Nobel Peter, Corporate Governance – Möglichkeiten und Schranken gesellschaftlicher Gestaltung, in: Der Schweizer Treuhänder, Heft 12/1995, p. 1057-1063.

Nobel Peter – Corporate Governance, Möglichkeiten und Schranken gesellschaftlicher Gestaltung

Summary

In this essay, Prof. Dr. Peter Nobel maintains that the principle of Corporate Governance cannot be defined with precision. Indeed, the term covers multifaceted and different legal concepts, which are not easily comprehendible.
According to the British Report of the Cadbury Committee on the Financial Aspects of Institutional Investments of Corporate Governance, Corporate Governance addresses board management efficiency. From a German legal viewpoint, Corporate Governance deals with shareholders, in particular with minority protection. Thus, the discussions concerning the principle of Corporate Governance have an international character and address not only the legal framework of the companies but also the structure of the economic system of the countries themselves. This discussion should not be interpreted with a unified solution but within the context of national company law.

Prof. Nobel maintains that we have taken different descriptions from the American theories (for example, the separation of ownership and control or the term”audit committees”) and brought them into the international discussion. He also points to the controversy about the institution of the German supervisory board. German newspapers are full of reform proposals concerning the professionalism of the supervisory board. Thereby, they call for more efficiency in the supervisory board.

The author maintains that the Treaty Establishing the European Economic Community harmonized European Company Law, especially the safeguarding provisions of shareholders and third parties. He highlights the fact that there was no approach regarding a concentration on one single European capital market as proposed in the Segré report; instead, a less coherent program of directives developed according to the wishes of the Germans.

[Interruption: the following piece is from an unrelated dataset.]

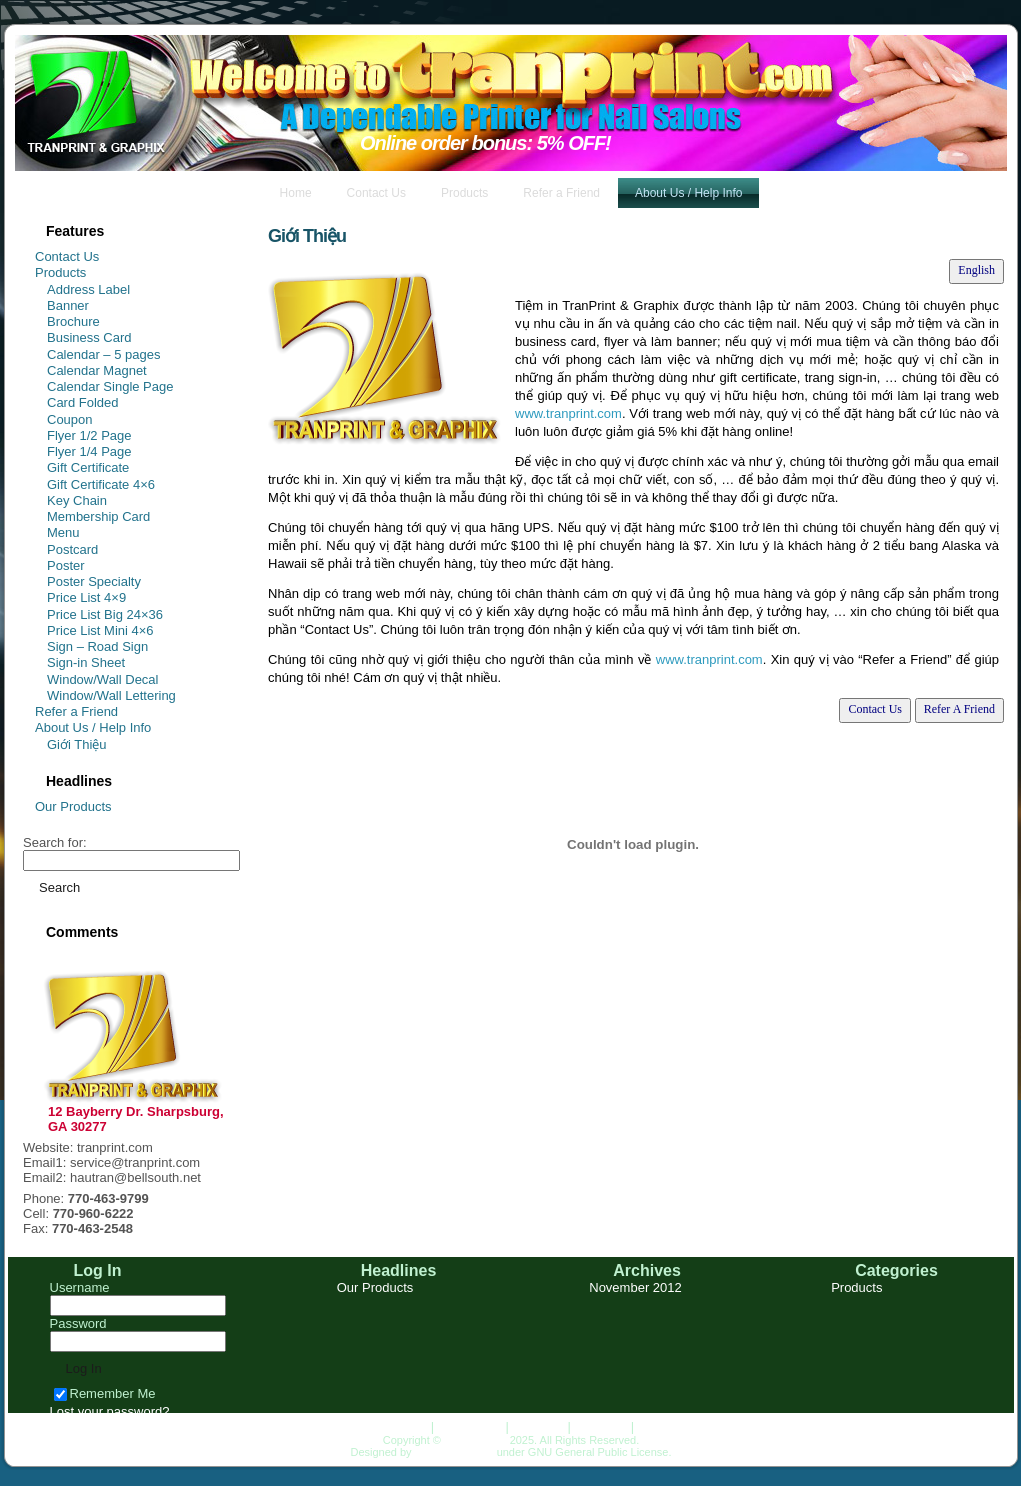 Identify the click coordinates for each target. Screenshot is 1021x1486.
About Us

The essay also provides insight into single alterations of the Swiss Company Law reform from the 4th of October 1991. Thereby, Corporate Governance plays a particular role for groups of companies.

With the new “Swiss Federal Act on Stock Exchanges and Securities Trading”, the debate on the principle of Corporate Governance has started, in particular with regard to the need for public regulation on the capital market. In particular, the organizational principles in private law will be subject to public law. For example, in the case of acquisitions, the competences of the executive board shift towards the general assembly (old Art. 29 Swiss Federal Act on Stock Exchanges and Securities Trading).

Prof. Nobel concludes that Swiss Corporate Law does not impose a single model of Corporate Governance; rather, individual models are employed to cover the legal needs of the individual companies and their social environment.